In both ANN and MLR models, the sensitivity tests without a particular input parameter (i.e., TSW, RWC, CC, LAI, NI, and VA) were used to better understand the individual impacts of every input parameter and identify the most and slightest substantial inputs to anticipate BY, and the individual effects of input variables to forecast BY were arranged in Table 9 from highest to lowest. As illustrated in Table 9, both ANN and MLR models without STW had the lowest R2 (0.654, 0.504) and the highest RMSE (0.123, 0.142), and MAE (0.102, 0.119), respectively. When the ANN and MLR models are performed without TSW, their ability to predict BY appears to be severely reduced.

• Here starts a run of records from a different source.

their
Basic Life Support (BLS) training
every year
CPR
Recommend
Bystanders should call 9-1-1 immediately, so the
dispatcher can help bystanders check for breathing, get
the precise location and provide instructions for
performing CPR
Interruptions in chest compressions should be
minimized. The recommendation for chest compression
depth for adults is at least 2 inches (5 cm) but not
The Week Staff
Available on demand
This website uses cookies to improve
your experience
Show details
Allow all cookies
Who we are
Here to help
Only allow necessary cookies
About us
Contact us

Based on the sensitivity tests, TSW, RWC, and CC, in that order, were the most crucial variables for forecasting BY in both models. The sensitivity analysis provided a valuable insight of how different variables affected the yield. According to previous studies, TSW are still the most crucial factors having considerable impacts on BY51.

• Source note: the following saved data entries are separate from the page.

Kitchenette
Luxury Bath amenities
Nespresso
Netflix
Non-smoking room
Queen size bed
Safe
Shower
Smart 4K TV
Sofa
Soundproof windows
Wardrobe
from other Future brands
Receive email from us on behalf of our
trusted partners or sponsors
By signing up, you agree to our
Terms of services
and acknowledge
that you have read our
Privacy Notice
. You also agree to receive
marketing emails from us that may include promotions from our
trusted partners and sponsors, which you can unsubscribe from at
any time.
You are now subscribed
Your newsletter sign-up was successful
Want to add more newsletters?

Table 9 Sensitivity analysis of inputs in the best ANN and MLR models to predict biological yield of F. ovina (testing dataset).

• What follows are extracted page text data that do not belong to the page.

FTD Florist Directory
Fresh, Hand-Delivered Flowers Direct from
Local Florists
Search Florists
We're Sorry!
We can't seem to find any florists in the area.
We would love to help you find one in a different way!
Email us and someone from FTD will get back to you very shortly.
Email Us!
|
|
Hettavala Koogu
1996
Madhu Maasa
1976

In addition to the three most important features to forecast BY, other qualities in the model (i.e. LAI, NI, and VA) explained roughly 28.2 percent and 23.1 percent of R2 in the ANN and MLR models, respectively. Based on the findings of the sensitivity testing, cultivars having early blooming, prolonged maturity, and a high TSW are excellent for enhancing BY when designing the proper structure. These early blooming cultivars are not likely to experience stress at this important phase, and if they are not exposed to drought and warm tension at the end of the growing season under rainfed conditions, they can continue their vegetative and reproductive growth.

Conclusion

In harsh environmental conditions, such as rainfed areas under heat and drought stress, the inheritance of quantitative polygenic features such BY is decreased significantly. In such circumstances, the genetic benefit of selection is decreased, and direct selection has a poor effect on the targeted feature. Applying modeling techniques to determine and combine indirect selection indications will help create a favorable design for the targeted feature, which is one way to overcome this difficulty. In order to achieve this, we created an ANN model as well as an MLR model to forecast BY using attributes chosen using PCA and SWR techniques (i.e. TSW, RWC, CC, LAI, NI, and VA). According to the findings, the ANN model with the Levenberg–Marquardt learning algorithm, tansig transfer function, and two hidden layers (i.e. structure 6–3–7–1) predicted the BY more accurately than the MLR. The capacity of the ANN model to detect complex and nonlinear effects, as opposed to the MLR model, may explain the advantage of the ANN model in forecasting BY. The ANN model could be a favorable alternative to classic modeling approaches like as path analysis, regression, and so on, due to the significant difference in efficacy of the two models in forecasting BY. Sensitivity analysis for both models revealed that STW was the most influential component in predicting BY, followed by RWC and CC, respectively. So, genotypes of sheep fescue with early flowering, long maturation, and high TSW are optimal for increasing BY. It appears that designing breeding strategies to produce plants with the above structure could open up a new window in the future evolution of this plant.